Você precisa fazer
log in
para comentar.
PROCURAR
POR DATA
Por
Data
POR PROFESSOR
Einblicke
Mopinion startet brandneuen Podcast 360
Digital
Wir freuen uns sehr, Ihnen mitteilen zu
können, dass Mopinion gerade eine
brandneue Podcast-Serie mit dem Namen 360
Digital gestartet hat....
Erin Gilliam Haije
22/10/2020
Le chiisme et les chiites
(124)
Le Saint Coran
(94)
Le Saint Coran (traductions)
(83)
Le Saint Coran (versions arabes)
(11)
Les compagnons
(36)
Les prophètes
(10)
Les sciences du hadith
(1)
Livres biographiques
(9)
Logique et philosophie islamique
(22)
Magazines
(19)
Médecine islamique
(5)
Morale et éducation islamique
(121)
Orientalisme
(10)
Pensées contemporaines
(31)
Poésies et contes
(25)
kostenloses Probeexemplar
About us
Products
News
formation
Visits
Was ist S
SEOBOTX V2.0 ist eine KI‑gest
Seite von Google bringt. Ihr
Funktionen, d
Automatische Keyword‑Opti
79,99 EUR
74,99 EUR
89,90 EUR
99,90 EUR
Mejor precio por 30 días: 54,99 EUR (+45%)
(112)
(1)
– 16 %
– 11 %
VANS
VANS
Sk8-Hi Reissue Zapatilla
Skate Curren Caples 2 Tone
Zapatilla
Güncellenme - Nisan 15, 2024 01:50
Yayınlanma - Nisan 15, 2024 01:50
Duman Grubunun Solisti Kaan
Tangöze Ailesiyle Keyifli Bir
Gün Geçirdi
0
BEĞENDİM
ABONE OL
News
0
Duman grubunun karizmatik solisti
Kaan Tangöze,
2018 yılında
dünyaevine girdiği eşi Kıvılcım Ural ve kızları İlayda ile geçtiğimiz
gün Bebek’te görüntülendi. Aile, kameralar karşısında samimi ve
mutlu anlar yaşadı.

▶ _BRIEF_:
Each entry above is to be repeated exactly as it appears.

▶ _RESULT OF THIS EXERCISE_:
Você precisa fazer
log in
para comentar.
PROCURAR
POR DATA
Por
Data
POR PROFESSOR
Einblicke
Mopinion startet brandneuen Podcast 360
Digital
Wir freuen uns sehr, Ihnen mitteilen zu
können, dass Mopinion gerade eine
brandneue Podcast-Serie mit dem Namen 360
Digital gestartet hat....
Erin Gilliam Haije
22/10/2020
Le chiisme et les chiites
(124)
Le Saint Coran
(94)
Le Saint Coran (traductions)
(83)
Le Saint Coran (versions arabes)
(11)
Les compagnons
(36)
Les prophètes
(10)
Les sciences du hadith
(1)
Livres biographiques
(9)
Logique et philosophie islamique
(22)
Magazines
(19)
Médecine islamique
(5)
Morale et éducation islamique
(121)
Orientalisme
(10)
Pensées contemporaines
(31)
Poésies et contes
(25)
kostenloses Probeexemplar
About us
Products
News
formation
Visits
Was ist S
SEOBOTX V2.0 ist eine KI‑gest
Seite von Google bringt. Ihr
Funktionen, d
Automatische Keyword‑Opti
79,99 EUR
74,99 EUR
89,90 EUR
99,90 EUR
Mejor precio por 30 días: 54,99 EUR (+45%)
(112)
(1)
– 16 %
– 11 %
VANS
VANS
Sk8-Hi Reissue Zapatilla
Skate Curren Caples 2 Tone
Zapatilla
Güncellenme - Nisan 15, 2024 01:50
Yayınlanma - Nisan 15, 2024 01:50
Duman Grubunun Solisti Kaan
Tangöze Ailesiyle Keyifli Bir
Gün Geçirdi
0
BEĞENDİM
ABONE OL
News
0
Duman grubunun karizmatik solisti
Kaan Tangöze,
2018 yılında
dünyaevine girdiği eşi Kıvılcım Ural ve kızları İlayda ile geçtiğimiz
gün Bebek’te görüntülendi. Aile, kameralar karşısında samimi ve
mutlu anlar yaşadı.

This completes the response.